I have both, have used both extensively, but over time relegated the 70-300 to my Son's use, reasons ??

The 70-300 f/4-5.6 L is a relatively slow lens @ f/4 to f/5.6, not an issue if your in sunny weather, bright conditions, otherwise your constantly looking at cranking the Cameras ISO up. I shoot wildlife, mostly early mooring and late afternoon, it's not that the 70-300 won't work in these conditions, it does, and quite well, but no where as well as the 70-200 with the availability of f2.8.

The 7-300 has a reasonably good range, but note that it will not accept Canon 1.4x or 2x converters, I have read of some people using Kenko 1.4x converters with mixed results.

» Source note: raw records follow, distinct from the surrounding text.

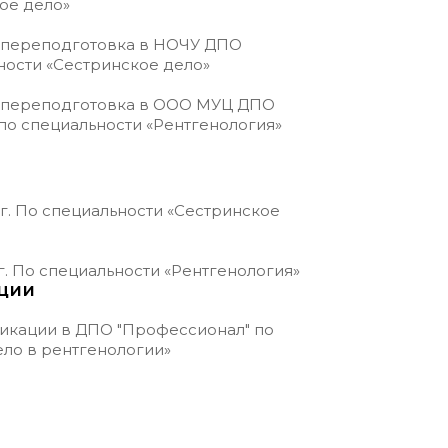
ое дело»
я переподготовка в НОЧУ ДПО
ности «Сестринское дело»
ая переподготовка в ООО МУЦ ДПО
по специальности «Рентгенология»
20г. По специальности «Сестринское
0г. По специальности «Рентгенология»
ции
икации в ДПО "Профессионал" по
ло в рентгенологии»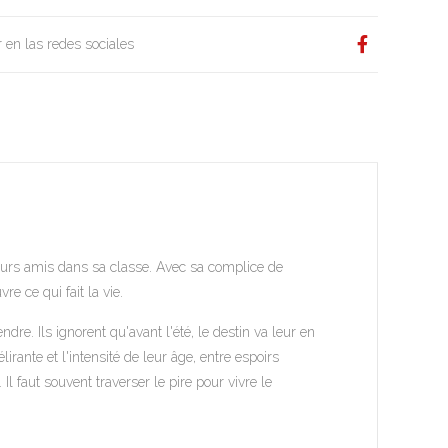
 en las redes sociales
leurs amis dans sa classe. Avec sa complice de
re ce qui fait la vie.
e. Ils ignorent qu'avant l'été, le destin va leur en
lirante et l'intensité de leur âge, entre espoirs
Il faut souvent traverser le pire pour vivre le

The advantages of the 70-300 are quite good IQ, light, quite a good range, reasonable price.

the 70-200f/2.8 II L is a bit of a different Lens, if your wanting to do Portraits, other than a more suitable prime, this Lens will work very well for you, have a look at "Bornshooters" portraits on the 1Dx thread, majority I think shot with this Lens. Wildlife with the 1.4x Converter, amazing IQ, with the 2x converter, still very good IQ.

In this range there are few if any Lenses that compare for IQ & versatility.

Only disadvantage that I can think of over the 70-300 would be, more expensive by a large margin, weight. But versatility, IQ can't be beaten I feel.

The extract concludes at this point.